4.  Better Man(**1/2/****) -Bad new guys, Seagal isn't covering Pearl Jam here.  In fact we get the opposite message from Seagal.  Pearl Jam was an abused woman who couldn't get out of her relationship since she couldn't find a better man.  Seagal's is about how his woman deserves better and he will actually help her find a better man.  As for the song itself, while "Don't You Cry" was pretty much wuss-rock, it was amazing wuss-rock but here, it's wussiness dominates the music.  Everything sounds so sad and while it may sound like a sad song at first, but it's really about accepting your faults and mistakes and trying to learn from them.  But even then, everything sounds so mournful and sad that the song doesn't really work as well it should.  I mean, it's a decent song but it's not a good one.

5.  Route 23(***1/2/****) -In all the other songs, you've heard Steven Seagal the singer and Steven Seagal the guy who should've broken that rapper's neck but didn't.  This time, you're going to hear Steven Seagal, the blues guitarist...playing the blues!  And he's actually pretty good playing the blues.  This pretty much exists for Seagal to solo for four and a half minutes.  Granted, there's lyrics in them but they're so inconsequential that it doesn't matter.  As for Seagal's guitar work, while it is pretty basic in how the solo's constructed with little regard of scales and dynamics, it is pretty good in its limited way.  You do get Seagal's sincerity and it does seem that every note belongs in this and if you took one note away, the whole thing would just fall apart.

6.  My God(****/****) -This is the Steven Seagal song I've been waiting for!  A song about Seagal kicking your ass and breaking your neck.  Oh sure, Seagal doesn't want to fight saying that his God won't let him and he's better than your God, but how many of his movies seem to follow that same path only for Seagal to go ona wild neck-breaking spree....a lot, that's how many.  As for the music itself, it's pretty damn rocking with a great fast-paced beat and a fast riff combined with a great vocal hook with "My God is better than your God."  Then, the biggest surprise comes in during the breakdown where you hear the wail of a harmonica....played by Stevie Wonder!  That Stevie Wonder...that guy who's blind Stevie Wonder!  And it's awesome in it's weirdness and how it combines two things that shouldn't be combined but were anyways.  It's obviously the best song on the album.

7.  Lollipop(**1/2/****) -More bad news, this isn't a cover of Lil Wayne's "Lollipop" but it is a cover from the 50's from some guy and chick and that chick group who sang "Mr.
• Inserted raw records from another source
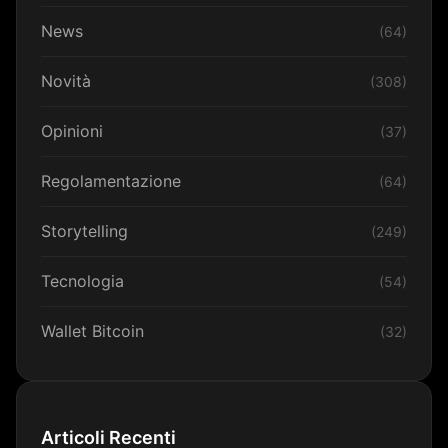
News
(64)
Novità
(308)
Opinioni
(37)
Regolamentazione
(64)
Storytelling
(249)
Tecnologia
(54)
Wallet Bitcoin
(32)
Articoli Recenti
Sandman".  After listening to this, I wish it was a cover of Lil Wayne's song.  I mean Seagal singing "My girl lollipop" over a fun reggae beat is hilarious, even more hilarious than that time he blew up a helicopter with a standard-issued police handgun in Exit Wounds.  And it would be a good song if Seagal was alone in the vocal department, as you can guess we have some guy who's pretty much a tenth-rate Lil' Jon with crappy raps and crappier additions.  He's in about 40% of the song which almost makes Seagal a featured artist on his own damn song!  It's a fun song, but that other guy ruins it.

8.  Not for Sale(**/****) - Here's the cliff notes for this song, Steven Seagal is NOT for sale!  It takes almost five minutes for Seagal to say that.  But I have nice things to say about it, the guitar solo in this is actually pretty cool and the opening drum riff is extremely awesome.  But on the other hand, the lyrics are extremely repetitive, the other parts of the music is pretty boring and it is pretty forgettable.  This song is obviously filler so let's move on.
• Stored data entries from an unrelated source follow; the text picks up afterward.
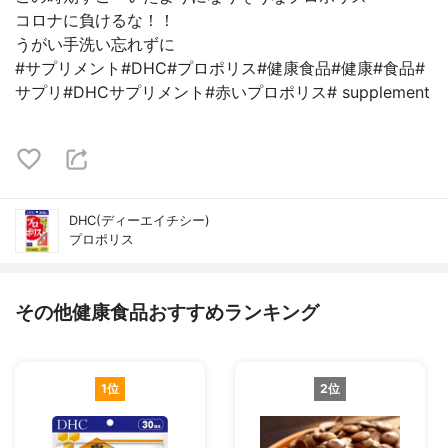
コロナに負けるな！！
うがい手洗い忘れずに
#サプリメント#DHC#プロポリス#健康食品#健康#食品#
サプリ#DHCサプリメント#赤いプロポリス# supplement
DHC(ディーエイチシー)
プロポリス
その他健康食品おすすめランキング
1位
2位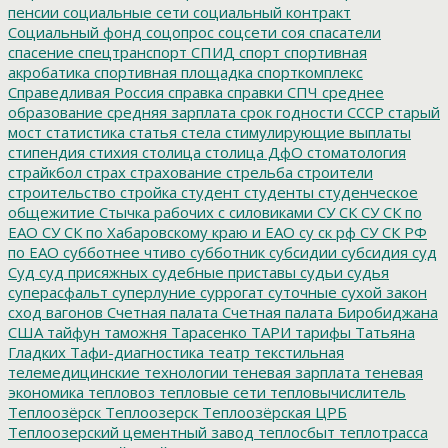
пенсии
социальные сети
социальный контракт
Социальный фонд
соцопрос
соцсети
соя
спасатели
спасение
спецтранспорт
СПИД
спорт
спортивная
акробатика
спортивная площадка
спорткомплекс
Справедливая Россия
справка
справки
СПЧ
среднее
образование
средняя зарплата
срок годности
СССР
старый
мост
статистика
статья
стела
стимулирующие выплаты
стипендия
стихия
столица
столица ДфО
стоматология
страйкбол
страх
страхование
стрельба
строители
строительство
стройка
студент
студенты
студенческое
общежитие
Стычка рабочих с силовиками
СУ СК
СУ СК по
ЕАО
СУ СК по Хабаровскому краю и ЕАО
су ск рф
СУ СК РФ
по ЕАО
субботнее чтиво
субботник
субсидии
субсидия
суд
Суд
суд присяжных
судебные приставы
судьи
судья
суперасфальт
суперлуние
суррогат
суточные
сухой закон
сход вагонов
Счетная палата
Счетная палата Биробиджана
США
тайфун
таможня
Тарасенко
ТАРИ
тарифы
Татьяна
Гладких
Тафи-диагностика
театр
текстильная
телемедицинские технологии
теневая зарплата
теневая
экономика
тепловоз
тепловые сети
тепловычислитель
Теплоозёрск
Теплоозерск
Теплоозёрская ЦРБ
Теплоозерский цементный завод
теплосбыт
теплотрасса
9.  Dance(*/****) -This isn't a song!  It's a graveyard of broken necks for everything!  First off, Seagal breaks Suspension of Disbelief's neck with the fact that's he wants us to believe he can seduce a woman...sexually.  He breaks the melody's neck with some perversion of Arabian-Nights-esque sounds where it literally sounds broken and tortured.  He breaks his own tongue's neck since his vocals are so low in the mix that he's barely audible.  He breaks the ability to speak french's neck since his french is horrible.  It's like Seagal went neck-break crazy and took it out on this song.  Also, he's trying to seduce a woman SEXUALLY!  Nothing about this song is good in any way.
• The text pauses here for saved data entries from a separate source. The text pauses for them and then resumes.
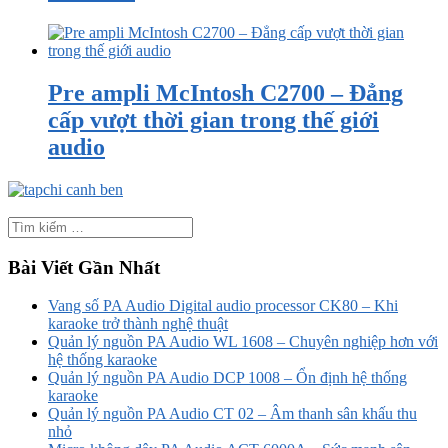
Pre ampli McIntosh C2700 – Đẳng
cấp vượt thời gian trong thế giới
audio
Bài Viết Gần Nhất
Vang số PA Audio Digital audio processor CK80 – Khi
karaoke trở thành nghệ thuật
Quản lý nguồn PA Audio WL 1608 – Chuyên nghiệp hơn với
hệ thống karaoke
Quản lý nguồn PA Audio DCP 1008 – Ổn định hệ thống
karaoke
Quản lý nguồn PA Audio CT 02 – Âm thanh sân khấu thu
nhỏ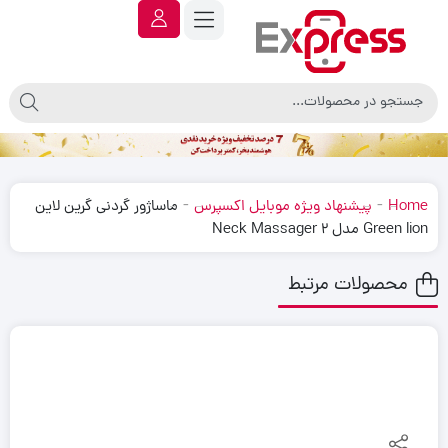
-
-
Home
پیشنهاد ویژه موبایل اکسپرس
ماساژور گردنی گرین لاین
Green lion مدل Neck Massager 2
محصولات مرتبط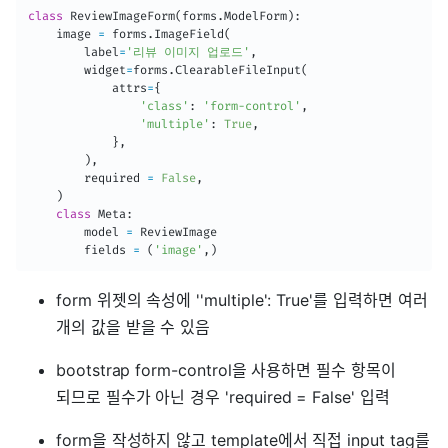
class
ReviewImageForm
(
forms
.
ModelForm
)
:
    image 
=
 forms
.
ImageField
(
        label
=
'리뷰 이미지 업로드'
,
        widget
=
forms
.
ClearableFileInput
(
            attrs
=
{
'class'
:
'form-control'
,
'multiple'
:
True
,
}
,
)
,
        required 
=
False
,
)
class
Meta
:
        model 
=
 ReviewImage

        fields 
=
(
'image'
,
)
form 위젯의 속성에 ''multiple': True'를 입력하면 여러
개의 값을 받을 수 있음
bootstrap form-control을 사용하면 필수 항목이
되므로 필수가 아닌 경우 'required = False' 입력
form을 작성하지 않고 template에서 직접 input tag를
10. Jealousy(1/2*/****) -Just my luck, there's a song that's even worse from than Dance!  It's an obvious and pathetic attempt on how the media is bad and you can't believe the tabloids and blah blah blah.  The music is weak and just plods along despite some brief moments of nice soloing.  But this song has two fatal flaws which earns my hate.  There's a couple spoken word-segments where Seagal is trying to take the paparazzi to task and the paparazzi is all like "Freedom of speech!  Fifth Amendment baby"......no, you dumb slut it's THE FIRST AMENDMENT!  The fifth amendment is you can not answer questions that may incriminate you!  And what's worse, that slut is played by Lady Saw.  You may know her as that chick from Vitamin C's "Smile" in which she ruined an alright pop song or No Doubt's "Underneath it All" in which she was smart enough to keep her mouth shut most of the time.  Then she raps, and again I wonder why Seagal lets them live with non-broken necks.  She's annoying, her lyrics are stupid and her voice makes me want to kill something.  Things can't get any worse.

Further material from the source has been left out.